Proposed changes to the partnerships between Minnesota State Colleges and Universities and public schools could limit students' ability to earn college credits at their high schools.

Proposed changes to the partnerships between Minnesota State Colleges and Universities and public schools could limit students’ ability to earn college credits at their high schools.

MnSCU wants to raise the fees schools pay to offer dual-credit courses and update how educators prove they have the skills needed to teach at the college level. A group of more than 30 school officials, education advocates and civil rights leaders recently wrote to MnSCU Chancellor Steven Rosenstone saying the changes will mean fewer options for students.

These courses allow students to earn high school and college credits at the same time and are increasingly popular, with nearly 25,000 high school students taking them in 2014 - a 23 percent increase over five years.
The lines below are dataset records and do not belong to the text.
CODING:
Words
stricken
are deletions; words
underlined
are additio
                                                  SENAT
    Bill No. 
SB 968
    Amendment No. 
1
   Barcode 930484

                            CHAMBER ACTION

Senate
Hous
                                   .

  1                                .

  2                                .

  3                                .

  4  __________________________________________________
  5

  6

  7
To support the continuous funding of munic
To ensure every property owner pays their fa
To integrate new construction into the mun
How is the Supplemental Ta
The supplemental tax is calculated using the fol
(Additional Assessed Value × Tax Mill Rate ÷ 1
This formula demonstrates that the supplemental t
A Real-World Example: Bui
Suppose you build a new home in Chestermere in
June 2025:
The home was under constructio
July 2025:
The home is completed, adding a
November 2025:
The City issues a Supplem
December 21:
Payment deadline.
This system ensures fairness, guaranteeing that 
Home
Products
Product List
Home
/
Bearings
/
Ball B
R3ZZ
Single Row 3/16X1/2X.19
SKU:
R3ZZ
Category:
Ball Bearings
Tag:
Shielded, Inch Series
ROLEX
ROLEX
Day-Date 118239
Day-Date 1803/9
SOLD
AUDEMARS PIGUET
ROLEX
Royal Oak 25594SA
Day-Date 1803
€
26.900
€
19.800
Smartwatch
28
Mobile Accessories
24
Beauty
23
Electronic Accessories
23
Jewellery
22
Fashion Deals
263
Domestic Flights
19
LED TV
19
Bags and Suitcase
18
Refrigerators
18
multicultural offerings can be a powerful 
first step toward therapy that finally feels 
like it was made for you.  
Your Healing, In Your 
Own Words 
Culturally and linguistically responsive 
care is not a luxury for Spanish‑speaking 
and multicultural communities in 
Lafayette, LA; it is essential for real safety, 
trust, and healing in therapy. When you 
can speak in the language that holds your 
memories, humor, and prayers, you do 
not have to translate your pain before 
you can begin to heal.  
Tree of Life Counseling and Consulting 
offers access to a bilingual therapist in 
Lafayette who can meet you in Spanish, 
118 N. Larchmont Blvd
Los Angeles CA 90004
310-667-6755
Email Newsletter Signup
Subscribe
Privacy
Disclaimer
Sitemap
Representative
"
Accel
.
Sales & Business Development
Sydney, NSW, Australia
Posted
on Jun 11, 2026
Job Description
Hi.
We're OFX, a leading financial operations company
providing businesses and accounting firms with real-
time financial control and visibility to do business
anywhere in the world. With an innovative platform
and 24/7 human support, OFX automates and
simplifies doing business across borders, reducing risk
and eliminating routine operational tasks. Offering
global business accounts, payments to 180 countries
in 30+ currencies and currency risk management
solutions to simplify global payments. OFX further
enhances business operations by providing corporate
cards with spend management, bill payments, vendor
Dual-credit classes also are seen as an important tool to increase the number of Minnesotans who have the postsecondary credentials to meet the workforce needs of the future.

Malik Bush, co-director of the education advocate the Center for School Change, said the proposed changes would disproportionately hurt first-time college students and students of color who already struggle to earn degrees. Research shows students who get an early taste of college are more likely to graduate from high school on time and succeed in college.

“It’s counterproductive and it’s inequitable,” Bush said of the proposed changes. “At the end of the day, it is not the direction MnSCU or the state should be going.”


Doug Anderson, a MnSCU spokesman, said colleges and universities that partner with high schools to offer the courses need the fee increase to cover their costs. Fees for dual-credit courses are inconsistent across the state, and MnSCU plans to increase them to $3,000 per course by 2022.

For many schools, that’s double what they pay now.

In a statement, Anderson noted that the proposed fee increase would not result in “a direct cost to students and their families” because students do not pay tuition.


Updates to the credentials instructors need are necessary because of a recent policy update by the Higher Learning Commission, or HLC, which accredits nearly 1,000 colleges and universities in 19 Midwestern states, including 114 in Minnesota.

In the past, a master’s degree in education and other training was often good enough to teach many dual-credit classes, but now the HLC wants instructors to hold a graduate degree in the subject they are teaching or have a master’s degree in another field plus 18 credits in relevant subject matter.

HLC representatives insist the update is only a clarification of long-standing expectations, but the change outraged supporters of dual-credit classes across the Midwest. Last fall, HLC leaders testified before a legislative committee in St. Paul, insisting that educators would have options to demonstrate their skills and have plenty of time to comply.

MnSCU is working to make it as easy as possible for high school instructors to meet the updated standards, Anderson said.


Fred Nolan, executive director of the Minnesota Rural Education Association, has argued the credentialing update could drastically limit the number of outstate educators who can teach dual-credit classes. Nolan says the system MnSCU is creating to help educators demonstrate they have the necessary skills without taking new graduate classes appears to go beyond what HLC requires.

Nolan recently asked MnSCU leaders to slow the new credentialing process and take more input from public school leaders. He also hopes MnSCU will reconsider the proposed fee increase or at least provide a better explanation of why it’s needed.

“The biggest thing is MnSCU continues to work in isolation,” Nolan said. “Our fundamental message is if they want to refer to the K-12 system as their partners, they need to treat it like it is a true partnership.”

State leaders see dual-credit classes as one way to expand college access to more students and reduce student loan debt. In 2014, the majority of Minnesota college graduates had loans to repay with an average debt of $31,579.

Lawmakers included funding increases for dual-credit courses in the current two-year state budget, including money to help instructors meet updated requirements.

Anderson said MnSCU is committed to making college classes accessible to all students. Data shows more than 20,000 students took dual-credit courses through a MnSCU partner in 2014 and 96 percent of those students earned passing grades.